Essa prática representa uma grave afronta à ética acadêmica e ao princípio do contributo individual na produção intelectual. A resposta do Ministério Público de São Paulo e das universidades foi rápida, com abertura de investigações e reforço de mecanismos de fiscalização. Ainda assim, ficou exposta a existência de uma verdadeira “fábrica de papers” no país.

Mercado de trabalhos acadêmicos prontos: plágio sob medida

O comércio de TCCs, monografias e dissertações por encomenda — ofertados em plataformas como OLX e StudyBay — é outro grave vetor de fraude. Apesar de alegarem a venda de “modelos”, muitos desses textos são utilizados integralmente por estudantes, configurando plágio e falsidade ideológica (arts. 184 e 299 do Código Penal).

As instituições de ensino começaram a reagir com sanções mais rígidas e sistemas antifraude. No entanto, a ausência de mecanismos tecnológicos eficazes ainda dificulta a identificação dessas práticas em larga escala.

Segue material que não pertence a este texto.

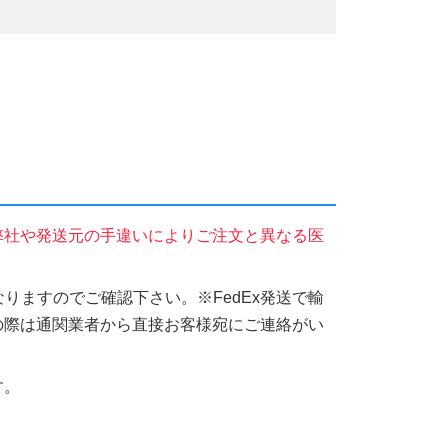
弊社や発送元の手違いによりご注文と異なる医
りますのでご確認下さい。※FedEx発送で輸
の際は通関業者から直接お客様宛にご連絡がい
す。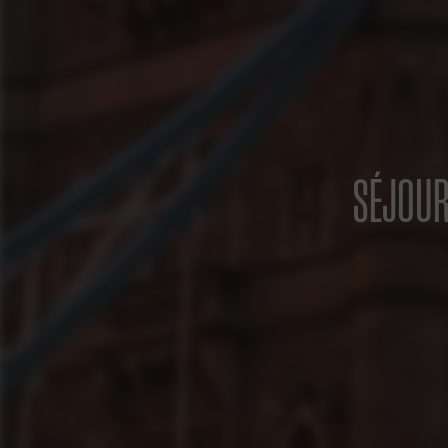
SÉJOUR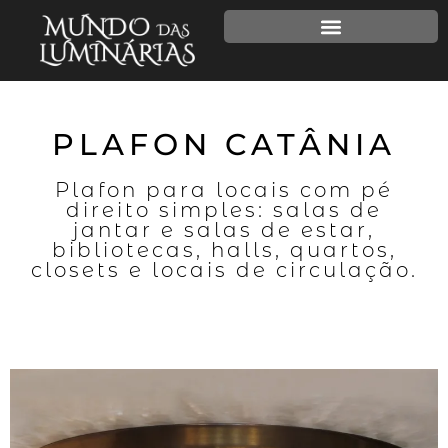
PLAFON CATÂNIA
Plafon para locais com pé
direito simples: salas de
jantar e salas de estar,
bibliotecas, halls, quartos,
closets e locais de circulação.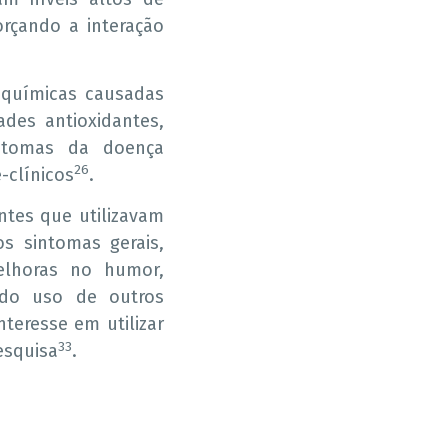
rçando a interação
oquímicas causadas
des antioxidantes,
sintomas da doença
26
-clínicos
.
ntes que utilizavam
s sintomas gerais,
melhoras no humor,
do uso de outros
nteresse em utilizar
33
esquisa
.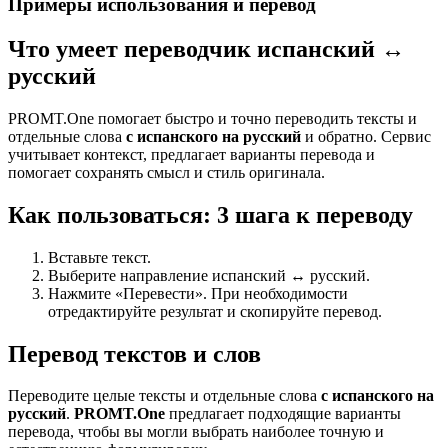
Примеры использования и перевод
Что умеет переводчик испанский ↔
русский
PROMT.One помогает быстро и точно переводить тексты и
отдельные слова
с испанского на русский
и обратно. Сервис
учитывает контекст, предлагает варианты перевода и
помогает сохранять смысл и стиль оригинала.
Как пользоваться: 3 шага к переводу
Вставьте текст.
Выберите направление испанский ↔ русский.
Нажмите «Перевести». При необходимости
отредактируйте результат и скопируйте перевод.
Перевод текстов и слов
Переводите целые тексты и отдельные слова
с испанского на
русский
.
PROMT.One
предлагает подходящие варианты
перевода, чтобы вы могли выбрать наиболее точную и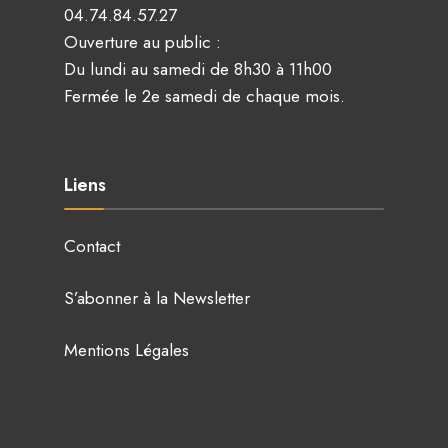
04.74.84.57.27
Ouverture au public :
Du lundi au samedi de 8h30 à 11h00
Fermée le 2e samedi de chaque mois.
Liens
Contact
S’abonner à la Newsletter
Mentions Légales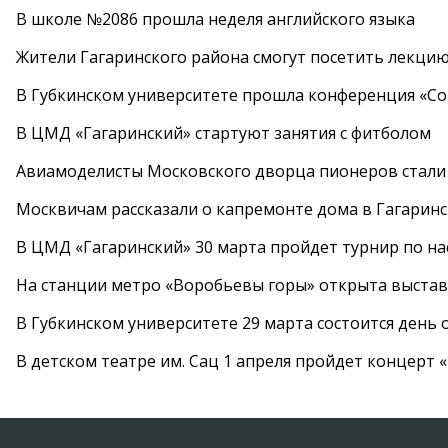
В школе №2086 прошла неделя английского языка
Жители Гагаринского района смогут посетить лекцию
В Губкинском университете прошла конференция «Со
В ЦМД «Гагаринский» стартуют занятия с фитболом
Авиамоделисты Московского дворца пионеров стали
Москвичам рассказали о капремонте дома в Гагарин
В ЦМД «Гагаринский» 30 марта пройдет турнир по н
На станции метро «Воробьевы горы» открыта выста
В Губкинском университете 29 марта состоится день
В детском театре им. Сац 1 апреля пройдет концерт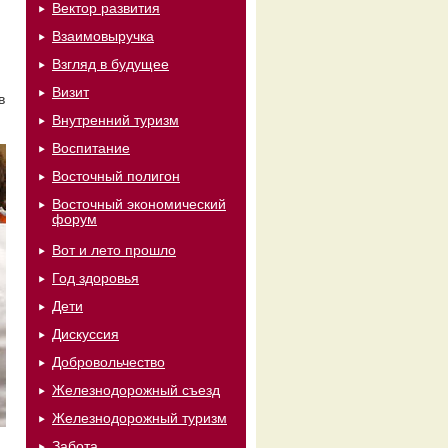
Вектор развития
Взаимовыручка
Взгляд в будущее
Визит
в
Внутренний туризм
Воспитание
Восточный полигон
Восточный экономический
форум
Вот и лето прошло
Год здоровья
Дети
Дискуссия
Добровольчество
Железнодорожный съезд
Железнодорожный туризм
Забота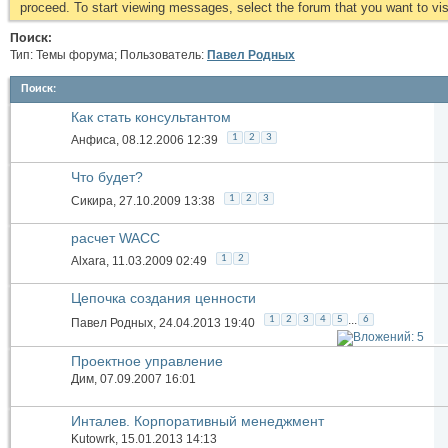
proceed. To start viewing messages, select the forum that you want to visi
Поиск:
Тип: Темы форума; Пользователь:
Павел Родных
Поиск
:
Как стать консультантом
1
2
3
Анфиса
, 08.12.2006 12:39
Что будет?
1
2
3
Сикира
, 27.10.2009 13:38
расчет WACC
1
2
Alxara
, 11.03.2009 02:49
Цепочка создания ценности
...
1
2
3
4
5
6
Павел Родных
, 24.04.2013 19:40
Проектное управление
Дим
, 07.09.2007 16:01
Инталев. Корпоративный менеджмент
Kutowrk
, 15.01.2013 14:13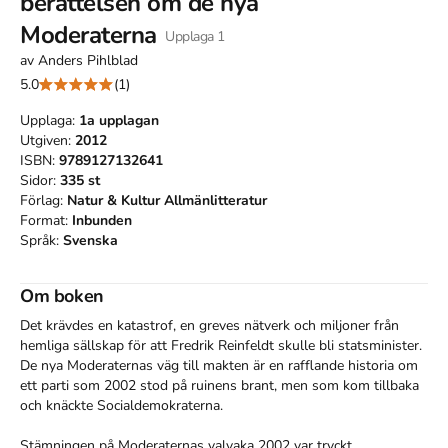
berättelsen om de nya
Moderaterna
Upplaga
1
av
Anders Pihlblad
5.0
(1)
Upplaga:
1a
upplagan
Utgiven:
2012
ISBN:
9789127132641
Sidor:
335
st
Förlag:
Natur & Kultur Allmänlitteratur
Format:
Inbunden
Språk:
Svenska
Om boken
Det krävdes en katastrof, en greves nätverk och miljoner från 
hemliga sällskap för att Fredrik Reinfeldt skulle bli statsminister. 
De nya Moderaternas väg till makten är en rafflande historia om 
ett parti som 2002 stod på ruinens brant, men som kom tillbaka 
och knäckte Socialdemokraterna.

Stämningen på Moderaternas valvaka 2002 var tryckt. 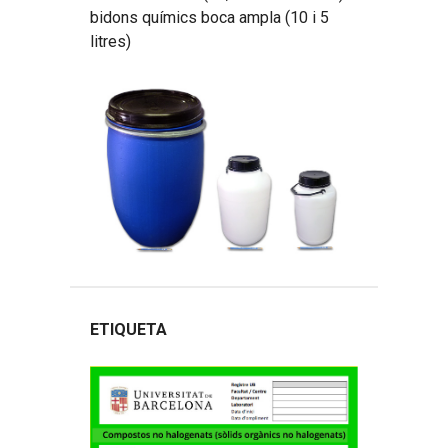
bidons químics boca ampla (10 i 5
litres)
ETIQUETA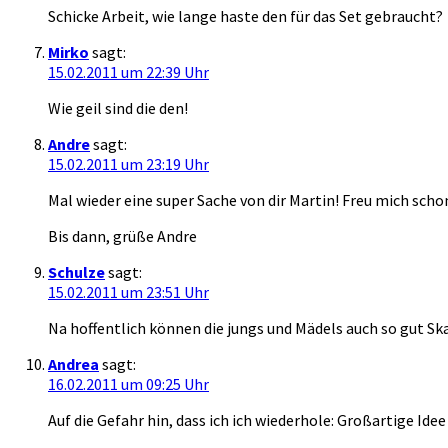
Schicke Arbeit, wie lange haste den für das Set gebraucht?
Mirko
sagt:
15.02.2011 um 22:39 Uhr
Wie geil sind die den!
Andre
sagt:
15.02.2011 um 23:19 Uhr
Mal wieder eine super Sache von dir Martin! Freu mich scho
Bis dann, grüße Andre
Schulze
sagt:
15.02.2011 um 23:51 Uhr
Na hoffentlich können die jungs und Mädels auch so gut Sk
Andrea
sagt:
16.02.2011 um 09:25 Uhr
Auf die Gefahr hin, dass ich ich wiederhole: Großartige Ide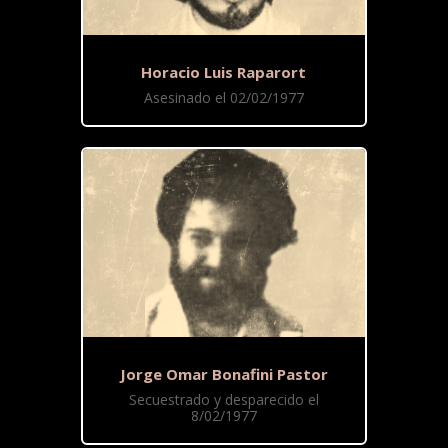
Horacio Luis Raparort
Asesinado el 02/02/1977
Jorge Omar Bonafini Pastor
Secuestrado y desparecido el
8/02/1977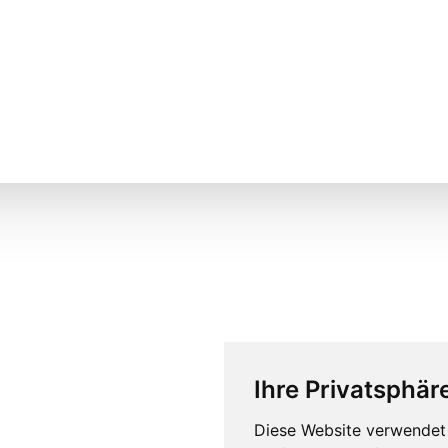
Ihre Privatsphäre
Diese Website verwendet 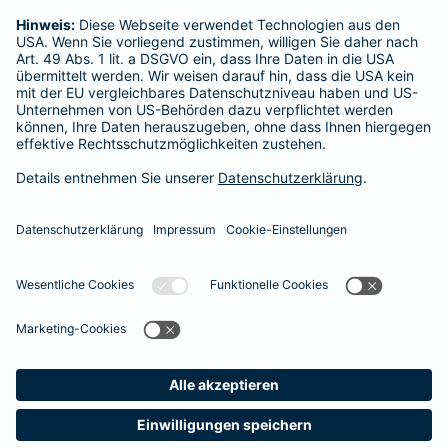
XING
Tumblr
Vimeo
Datenschutz
Impressum/Rechtshinweise
Barrierefreiheit
Datenschutz-Einstellungen
Link Opens in New Tab
Vertrag widerrufen
Einfach. Menschlich.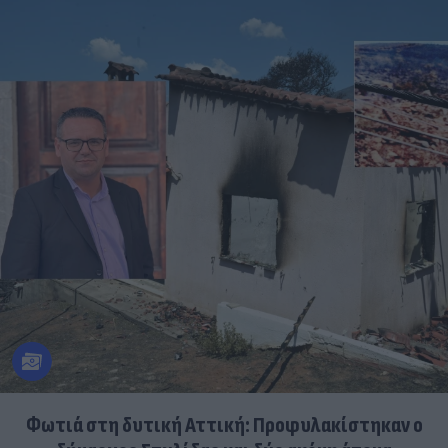
Φωτιά στη δυτική Αττική: Προφυλακίστηκαν ο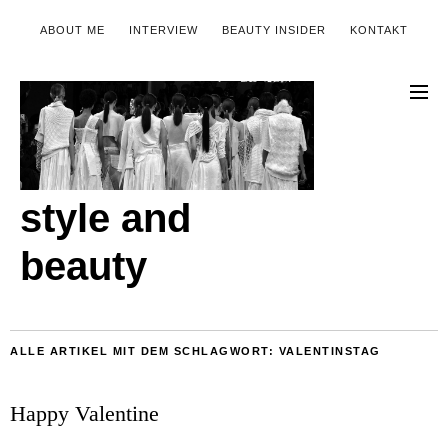
ABOUT ME
INTERVIEW
BEAUTY INSIDER
KONTAKT
style and
beauty
ALLE ARTIKEL MIT DEM SCHLAGWORT:
VALENTINSTAG
Happy Valentine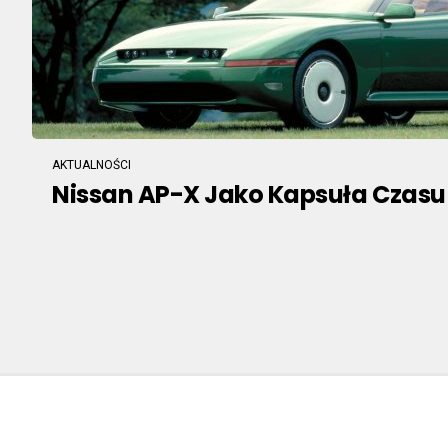
AKTUALNOŚCI
Nissan AP-X Jako Kapsuła Czasu 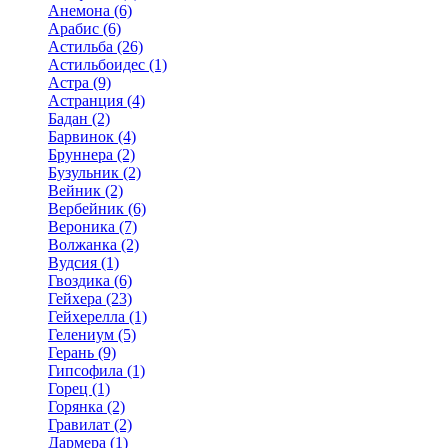
Анемона (6)
Арабис (6)
Астильба (26)
Астильбоидес (1)
Астра (9)
Астранция (4)
Бадан (2)
Барвинок (4)
Бруннера (2)
Бузульник (2)
Вейник (2)
Вербейник (6)
Вероника (7)
Волжанка (2)
Вудсия (1)
Гвоздика (6)
Гейхера (23)
Гейхерелла (1)
Гелениум (5)
Герань (9)
Гипсофила (1)
Горец (1)
Горянка (2)
Гравилат (2)
Дармера (1)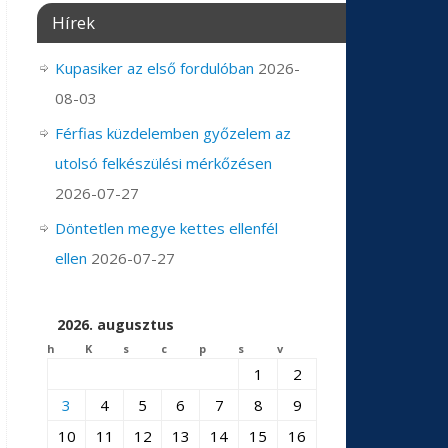
Hírek
Kupasiker az első fordulóban
2026-
08-03
Férfias küzdelemben győzelem az
utolsó felkészülési mérkőzésen
2026-07-27
Döntetlen megye kettes ellenfél
ellen
2026-07-27
2026. augusztus
h
K
s
c
p
s
v
1
2
3
4
5
6
7
8
9
10
11
12
13
14
15
16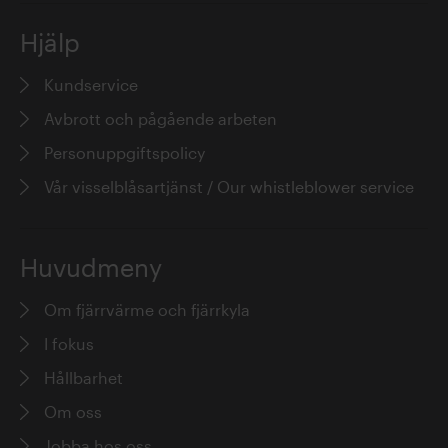
Hjälp
Kundservice
Avbrott och pågående arbeten
Personuppgiftspolicy
Vår visselblåsartjänst / Our whistleblower service
Huvudmeny
Om fjärrvärme och fjärrkyla
I fokus
Hållbarhet
Om oss
Jobba hos oss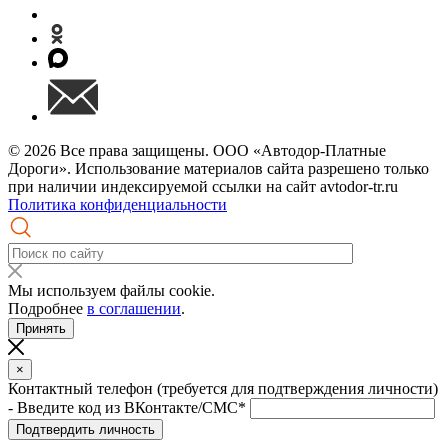
© 2026 Все права защищены. ООО «Автодор-Платные
Дороги». Использование материалов сайта разрешено только
при наличии индексируемой ссылки на сайт avtodor-tr.ru
Политика конфиденциальности
Мы используем файлы cookie.
Подробнее
в соглашении
.
Принять
×
Контактный телефон (требуется для подтверждения личности)
- Введите код из ВКонтакте/СМС*
Подтвердить личность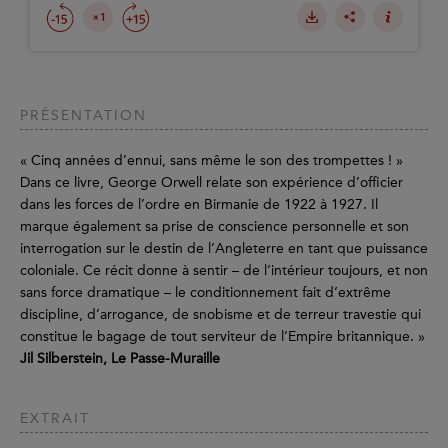
PRÉSENTATION
« Cinq années d’ennui, sans même le son des trompettes ! »
Dans ce livre, George Orwell relate son expérience d’officier
dans les forces de l’ordre en Birmanie de 1922 à 1927. Il
marque également sa prise de conscience personnelle et son
interrogation sur le destin de l’Angleterre en tant que puissance
coloniale. Ce récit donne à sentir – de l’intérieur toujours, et non
sans force dramatique – le conditionnement fait d’extrême
discipline, d’arrogance, de snobisme et de terreur travestie qui
constitue le bagage de tout serviteur de l’Empire britannique. »
Jil Silberstein, Le Passe-Muraille
EXTRAIT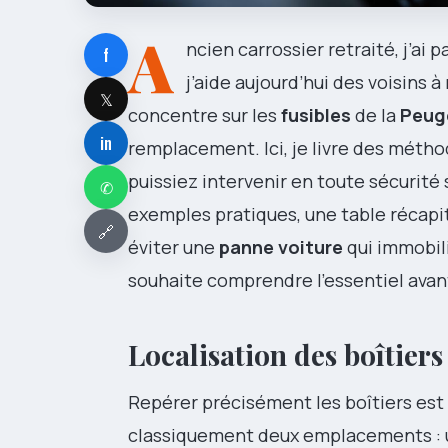
A
ncien carrossier retraité, j’a
f
j’aide aujourd’hui des voisins 
𝕏
concentre sur les
fusibles
de la
Peug
in
remplacement. Ici, je livre des métho
puissiez intervenir en toute sécurité 
✆
exemples pratiques, une table récapit
🔗
éviter une
panne voiture
qui immobili
souhaite comprendre l’essentiel avan
Localisation des boîtiers
Repérer précisément les boîtiers est 
classiquement deux emplacements : un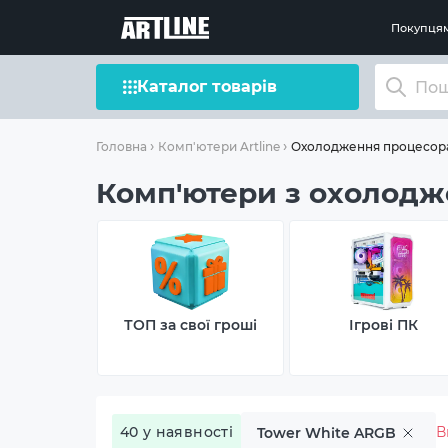
Покупця
Каталог товарів
Охолодження процесора
Головна
Комп'ютери Artline
Комп'ютери з охолодж
ТОП за свої гроші
Ігрові ПК
40 у наявності
В
Tower White ARGB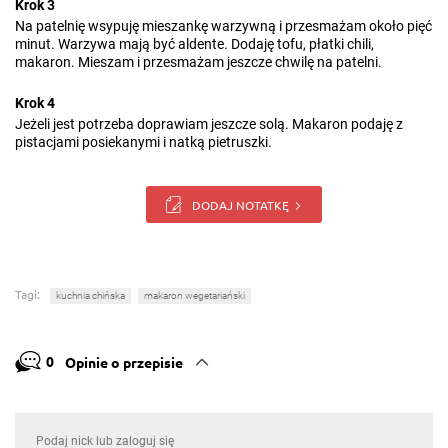
Krok 3
Na patelnię wsypuję mieszankę warzywną i przesmażam około pięć
minut. Warzywa mają być aldente. Dodaję tofu, płatki chili,
makaron. Mieszam i przesmażam jeszcze chwilę na patelni.
Krok 4
Jeżeli jest potrzeba doprawiam jeszcze solą. Makaron podaję z
pistacjami posiekanymi i natką pietruszki.
DODAJ NOTATKĘ
Tagi:
kuchnia chińska
makaron wegetariański
0
Opinie o przepisie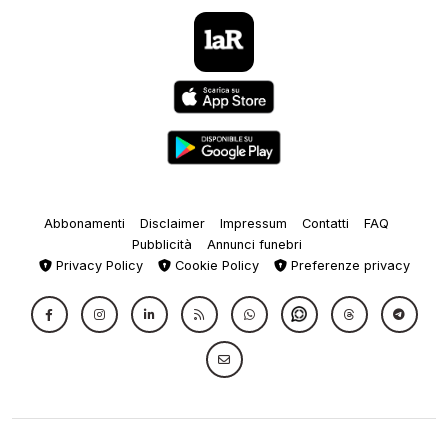
Abbonamenti
Disclaimer
Impressum
Contatti
FAQ
Pubblicità
Annunci funebri
Privacy Policy
Cookie Policy
Preferenze privacy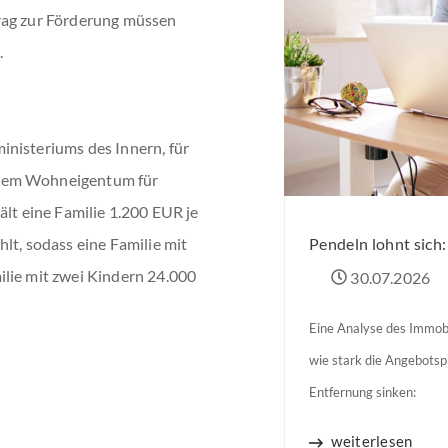
rag zur Förderung müssen
.
inisteriums des Innern, für
ztem Wohneigentum für
ält eine Familie 1.200 EUR je
Pendeln lohnt sich
lt, sodass eine Familie mit
ilie mit zwei Kindern 24.000
30.07.2026
Eine Analyse des Immobi
wie stark die Angebots
Entfernung sinken:
weiterlesen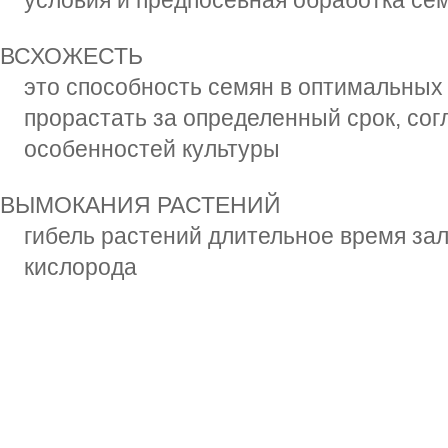
условия и предпосевная обработка сем
ВСХОЖЕСТЬ
это способность семян в оптимальных
прорастать за определенный срок, сог
особенностей культуры
ВЫМОКАНИЯ РАСТЕНИЙ
гибель растений длительное время зал
кислорода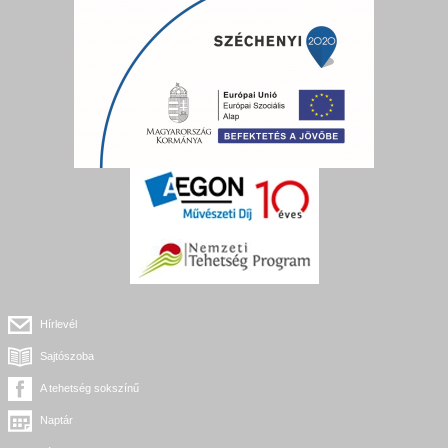
Hírlevél
Sajtószoba
A tehetség sokszínű
Naptár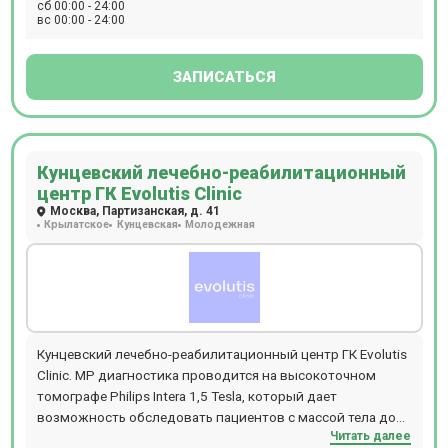
НОЧЬ), МРТ всего тела для исключения онкологии и
сб 00:00 - 24:00
вс 00:00 - 24:00
метастаз у мужчин (ТОЛЬКО НОЧЬ), МРТ всего
организма,обследование на выявление болезни
Паркинсона (с динамикой с течение года), обследование
ЗАПИСАТЬСЯ
на выявление болезни Альцгеймера (с динамикой с
течение года), комплексная диагностика рассеянного
склероза с контрастом, выявление органических причин
повышения артериального давления, выявление причин
Кунцевский лечебно-реабилитационный
головной боли (цефалгический синдром).
центр ГК Evolutis Clinic
Москва, Партизанская, д. 41
Крылатское
Кунцевская
Молодежная
Кунцевский лечебно-реабилитационный центр ГК Evolutis
Clinic. МР диагностика проводится на высокоточном
томографе Philips Intera 1,5 Tesla, который дает
возможность обследовать пациентов с массой тела до
Читать далее
120 кг. В центре есть возможность пройти исследование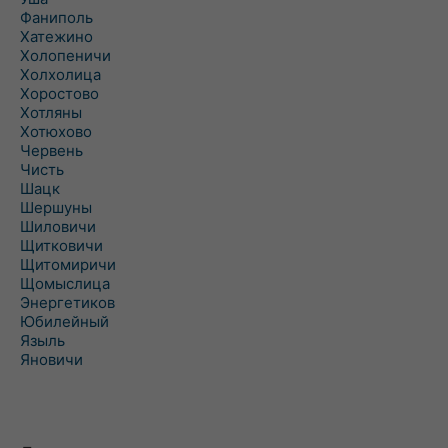
Фаниполь
Хатежино
Холопеничи
Холхолица
Хоростово
Хотляны
Хотюхово
Червень
Чисть
Шацк
Шершуны
Шиловичи
Щитковичи
Щитомиричи
Щомыслица
Энергетиков
Юбилейный
Языль
Яновичи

O mau uso da inteligência artificial nas fraudes acadêmicas

O avanço da inteligência artificial trouxe ferramentas poderosas para a produção de conteúdo, mas também ampliou os riscos de fraudes. Atualmente, IA generativa é utilizada tanto para redigir artigos e trabalhos “customizados” quanto para gerar desenhos industriais “inéditos” sem qualquer mérito inventivo.
Esse uso distorcido da tecnologia agrava o problema: facilita a multiplicação de conteúdos supostamente originais, dificulta a identificação de plágio e esvazia ainda mais o conceito de contributo mínimo exigido pela lei.

Universidades, INPI e órgãos de fomento enfrentam o desafio urgente de definir limites para o uso da inteligência artificial e desenvolver ferramentas tecnológicas capazes de monitorar e garantir o cumprimento dessas regras. A adoção massiva da IA é inevitável, assim como ocorreu no passado com a régua de cálculo e, posteriormente, com a calculadora científica. Portanto, mais do que tentar impedir o avanço tecnológico, cabe estabelecer normas claras e disciplinar seu uso de forma responsável, ética e produtiva.

Conclusão e tendências

O Brasil vive um momento crítico: a busca por produtividade não pode ser dissociada da integridade acadêmica e mercantil. Esquemas de fraudes, do registro decorativo à compra de autorias, enfraquecem o sistema de avaliação científica, colocam em risco mercados importantes e ameaçam a credibilidade das instituições.

É urgente aprimorar os mecanismos de análise do INPI, fortalecer o combate à fraude em universidades e atualizar marcos legais para acompanhar o avanço da IA. O respeito ao princípio do contributo mínimo é essencial para garantir que a propriedade intelectual cumpra sua função de premiar a verdadeira inovação e o esforço criativo.